Was er danach tun würde, wusste keiner. Er brauchte noch mehr Informationen, ehe sie die Organisation stürzen konnten. Aber er wusste, dass es irgendwann so weit wäre. Er würde die Welt für seine kleine Tochter sicherer machen. „Bin wieder zu Hause“, sagte er und blickte in die leere Küche. Normalerweise war seine Frau dort, wenn sie durch das Fenster im Wohnzimmer die Scheinwerfer seines Wagens in der Einfahrt sah und bereitet das Abendessen vor. Dass ihr Wagen nicht dastand, hatte er zwar bemerkt, aber manchmal nutzte sie auch die Garage. Irritiert wollte er wieder den Raum verlassen, als ihm ein Zettel auf dem Küchentisch auffiel. Starling trat näher an diesen heran. Jodie ist gestürzt und hat starke Schmerzen im Arm. Ich fahr mit ihr ins Krankenhaus. Das Essen steht in der Mikrowelle. Liebe dich. Sachte strich er über das kleine Herz am Ende der Nachricht. Der Agent lächelte und nahm sein Handy heraus. Eifrig tippte er eine Nachricht an seine Frau. Geht es Jodie gut? Soll ich euch abholen? Ich liebe dich auch. Zusätzlich schickte er ihr ein Kuss-Smiley.

Er entschied später zu Essen und ging nach oben in das Arbeitszimmer. Als er dieses betrat, seufzte der Agent leise auf. Wäre er damals doch nur über die Langlebigkeit des Auftrages informiert worden, hätte er ihn nicht angenommen. Stattdessen hätte er seinem Partner und besten Freund – James Black – den Vortritt gelassen. Nun aber war es zu spät und er konnte seinen Einsatz nicht mehr abbrechen. Wenigstens wusste er warum er das alles tat: Jodie sollte eine unbeschwerte Kindheit haben und nicht in Angst leben müssen. Und genau das würde früher oder später passieren, sollte die Organisation an immer mehr Macht gelangen, sodass man bald nicht mehr Freund vom Feind unterscheiden konnte. In einem seiner schlimmsten Szenarien wurden auch alle Bundesbehörden von ihnen kontrolliert.

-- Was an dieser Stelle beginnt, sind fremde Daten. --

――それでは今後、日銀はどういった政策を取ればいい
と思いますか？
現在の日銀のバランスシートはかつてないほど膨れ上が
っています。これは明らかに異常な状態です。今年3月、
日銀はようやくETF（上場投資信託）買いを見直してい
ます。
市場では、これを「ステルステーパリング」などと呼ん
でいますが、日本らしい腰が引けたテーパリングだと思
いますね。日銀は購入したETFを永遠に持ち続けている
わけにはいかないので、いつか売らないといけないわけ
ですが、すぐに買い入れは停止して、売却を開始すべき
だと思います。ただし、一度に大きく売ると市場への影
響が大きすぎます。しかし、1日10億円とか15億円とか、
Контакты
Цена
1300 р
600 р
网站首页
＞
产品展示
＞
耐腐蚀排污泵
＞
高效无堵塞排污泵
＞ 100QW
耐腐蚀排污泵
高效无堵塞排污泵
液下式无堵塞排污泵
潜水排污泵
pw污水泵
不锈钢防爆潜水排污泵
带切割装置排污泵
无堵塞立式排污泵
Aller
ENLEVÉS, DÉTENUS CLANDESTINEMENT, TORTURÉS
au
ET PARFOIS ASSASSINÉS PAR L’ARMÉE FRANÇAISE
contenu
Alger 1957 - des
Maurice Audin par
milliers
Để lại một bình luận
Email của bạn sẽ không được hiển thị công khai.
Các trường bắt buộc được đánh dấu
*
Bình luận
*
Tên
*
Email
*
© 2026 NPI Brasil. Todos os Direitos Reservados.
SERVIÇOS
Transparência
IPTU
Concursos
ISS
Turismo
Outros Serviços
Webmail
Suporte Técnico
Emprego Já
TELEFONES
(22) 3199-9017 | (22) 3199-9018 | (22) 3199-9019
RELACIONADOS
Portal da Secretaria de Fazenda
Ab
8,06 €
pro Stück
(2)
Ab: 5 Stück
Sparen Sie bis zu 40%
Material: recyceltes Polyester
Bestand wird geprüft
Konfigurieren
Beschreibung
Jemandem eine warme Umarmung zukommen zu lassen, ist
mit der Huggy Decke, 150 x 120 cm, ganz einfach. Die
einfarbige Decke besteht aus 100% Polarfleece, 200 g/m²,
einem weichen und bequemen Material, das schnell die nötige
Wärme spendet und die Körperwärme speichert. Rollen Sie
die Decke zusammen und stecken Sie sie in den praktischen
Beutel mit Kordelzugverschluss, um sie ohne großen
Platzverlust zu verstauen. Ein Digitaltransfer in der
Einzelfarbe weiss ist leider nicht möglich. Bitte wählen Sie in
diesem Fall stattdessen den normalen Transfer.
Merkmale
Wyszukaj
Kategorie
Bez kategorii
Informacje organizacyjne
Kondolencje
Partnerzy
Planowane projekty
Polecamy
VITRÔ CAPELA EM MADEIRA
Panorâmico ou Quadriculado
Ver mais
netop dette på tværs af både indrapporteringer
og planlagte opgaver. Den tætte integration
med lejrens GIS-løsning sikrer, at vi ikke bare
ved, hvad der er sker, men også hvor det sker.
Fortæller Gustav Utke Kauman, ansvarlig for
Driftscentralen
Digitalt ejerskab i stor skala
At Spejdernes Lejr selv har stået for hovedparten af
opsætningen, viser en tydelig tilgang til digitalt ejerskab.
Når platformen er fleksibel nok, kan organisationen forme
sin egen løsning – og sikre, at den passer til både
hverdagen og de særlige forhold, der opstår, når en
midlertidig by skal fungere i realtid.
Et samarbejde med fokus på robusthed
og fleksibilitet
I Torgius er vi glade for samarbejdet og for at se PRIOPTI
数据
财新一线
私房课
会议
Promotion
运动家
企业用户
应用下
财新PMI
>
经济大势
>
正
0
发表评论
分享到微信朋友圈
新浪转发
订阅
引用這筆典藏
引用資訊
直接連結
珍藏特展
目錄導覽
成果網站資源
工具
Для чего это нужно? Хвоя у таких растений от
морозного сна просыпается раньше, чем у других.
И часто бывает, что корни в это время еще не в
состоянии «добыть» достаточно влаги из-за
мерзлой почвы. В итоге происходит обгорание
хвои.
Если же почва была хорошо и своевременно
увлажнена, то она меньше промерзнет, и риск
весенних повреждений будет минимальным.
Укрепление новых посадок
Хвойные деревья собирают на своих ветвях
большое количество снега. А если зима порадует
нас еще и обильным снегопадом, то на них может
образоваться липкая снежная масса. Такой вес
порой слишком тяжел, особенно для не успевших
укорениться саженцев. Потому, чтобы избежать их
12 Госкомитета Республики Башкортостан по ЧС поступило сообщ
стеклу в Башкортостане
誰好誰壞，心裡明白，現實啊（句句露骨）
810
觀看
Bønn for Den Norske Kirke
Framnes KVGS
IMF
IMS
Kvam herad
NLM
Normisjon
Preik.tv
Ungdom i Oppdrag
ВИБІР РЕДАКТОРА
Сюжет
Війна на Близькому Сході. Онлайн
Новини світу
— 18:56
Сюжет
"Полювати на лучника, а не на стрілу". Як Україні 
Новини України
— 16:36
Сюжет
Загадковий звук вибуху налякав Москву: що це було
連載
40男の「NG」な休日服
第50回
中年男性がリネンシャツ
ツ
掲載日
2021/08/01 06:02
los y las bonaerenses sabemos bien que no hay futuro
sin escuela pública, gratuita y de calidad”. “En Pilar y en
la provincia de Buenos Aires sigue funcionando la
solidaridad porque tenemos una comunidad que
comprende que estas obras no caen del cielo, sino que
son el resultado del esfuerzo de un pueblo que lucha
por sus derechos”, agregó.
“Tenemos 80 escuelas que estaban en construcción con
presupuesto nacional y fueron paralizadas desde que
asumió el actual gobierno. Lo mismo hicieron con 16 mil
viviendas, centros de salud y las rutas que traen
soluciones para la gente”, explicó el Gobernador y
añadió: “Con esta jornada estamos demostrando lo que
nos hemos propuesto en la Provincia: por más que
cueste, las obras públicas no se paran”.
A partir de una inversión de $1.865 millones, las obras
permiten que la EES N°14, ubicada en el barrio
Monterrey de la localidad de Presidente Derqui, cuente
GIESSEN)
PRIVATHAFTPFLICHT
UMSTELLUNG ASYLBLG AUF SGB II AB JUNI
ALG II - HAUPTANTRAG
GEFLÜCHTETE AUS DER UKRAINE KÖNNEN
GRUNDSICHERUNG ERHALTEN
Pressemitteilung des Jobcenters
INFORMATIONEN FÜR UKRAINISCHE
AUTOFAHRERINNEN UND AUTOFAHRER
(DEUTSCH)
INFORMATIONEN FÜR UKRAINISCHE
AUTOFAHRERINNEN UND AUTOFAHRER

Damals war er noch ganz anders. Er war ein Draufgänger und lebte von einem Tag in den nächsten. Seine Arbeit führte er zwar weiterhin ordnungsgemäß aus, aber irgendwann hatte ihm der weitere Ansporn gefehlt. Er hatte viel zu viel gesehen, aber mit Jodies Geburt hatte sich alles geändert. Dieses kleine Wesen hatte einen anderen Menschen aus ihm gemacht und wer wusste schon, wann sie noch ein Geschwisterchen bekommen würde. Vielleicht würde er sogar der Arbeit beim FBI den Rücken kehren und nur noch als Berater tätig sein. Seine Pläne hatte er noch nicht mit seiner Frau besprochen, da er zuerst seinen aktuellen Auftrag zu Ende bringen wollte. Doch sie würde ihn verstehen – sie verstand alles.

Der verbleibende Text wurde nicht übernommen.